In 1994 two of the distributees of the estate brought an action against, inter alia, the defendant and the appellants to set aside the transfer of the property on the ground that they never executed the 1990 deed. In 1995 the appellants brought a third-party action for notarial misconduct against Joel Goodman, the notary who notarized all of the signatures contained on that 1990 deed. The appellants contend that the respondent is liable to them for any damages they may incur as a result of the plaintiffs’ action to set aside the deeds and mortgages.

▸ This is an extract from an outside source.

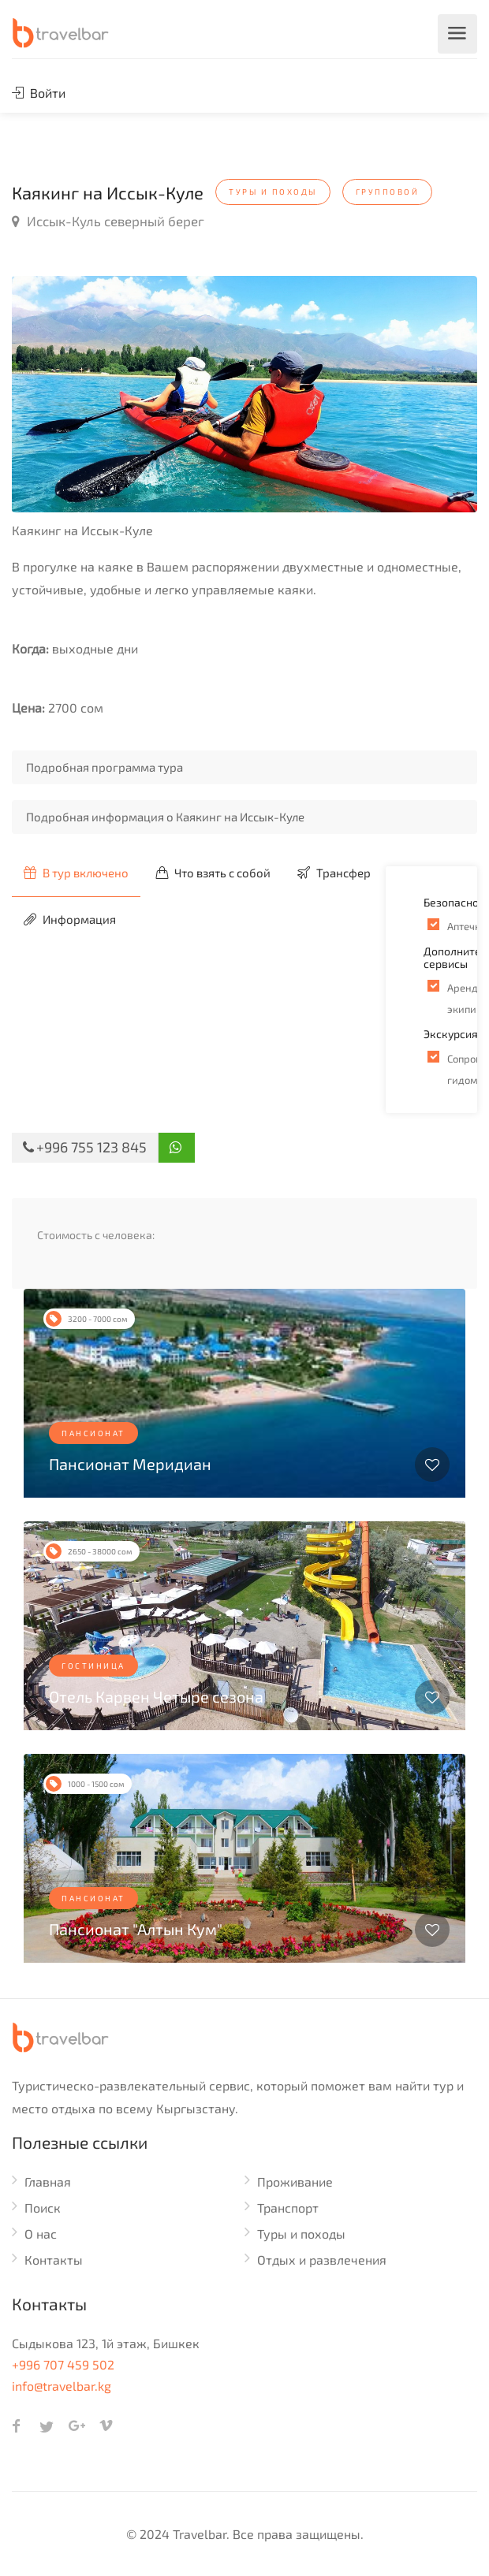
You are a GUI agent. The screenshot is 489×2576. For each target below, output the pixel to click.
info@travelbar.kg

There is no cause of action for notarial misconduct absent injury and there can be no injury unless a plaintiff can demonstrate that he or she relied to his or her detriment upon the alleged misconduct of the notary (see, Executive Law § 135; Maloney v Stone, 195 AD2d 1065; Amodei v New York State Chiropractic Assn., 160 AD2d 279, affd 77 NY2d 890; Marine Midland Bank v Stanton, 147 Misc 2d 426; Independence Leasing Corp. v Aquino, 133 Misc 2d 564).

We agree that the appellants Petrone and Panarello could not have relied to their detriment upon the respondent’s allegedly false notarization of the deed dated March 8, 1990, since their loan to the defendant was made on April 10, 1989, more than one year before the allegedly falsely notarized deed was even executed. Furthermore, an action for notarial misconduct must be commenced within six years from the time the cause of action accrued (Independence Leasing Corp. v Aquino, supra, at 572). Since the third-party complaint was not commenced until April 21, 1995, it was untimely because the appellants’ cause of action accrued more than six years earlier, on April 10, 1989, the date they executed their mortgage with the defendant (Independence Leasing Corp. v Aquino, supra, at 572).

However, the third-party complaint should not have been dismissed insofar as it was asserted on behalf of the appellants Breimoen, Trapani, and Caserta. The mortgage between the defendant and these appellants was executed on April 4, 1990, or one month after the March 8, 1990, deed was executed. Moreover, these appellants allege that they were shown this deed at the mortgage closing, and it appears that this mortgage and the 1990 deed were thereafter both recorded on the same day, April 16, 1990. Under these circumstances, and construing the third-party complaint in a light most favorable to these appellants, the third-party complaint sufficiently states a cause of action for notarial misconduct on their behalf (see generally, Kober v Kober, 16 NY2d 191; Matos v Gadman, 173 AD2d 442). Nor is their cause of action barred by the Statute of Limitations since it was commenced within six years from the date their mortgage was executed. Bracken, J. P., Santucci, Mc-Ginity and Luciano, JJ., concur.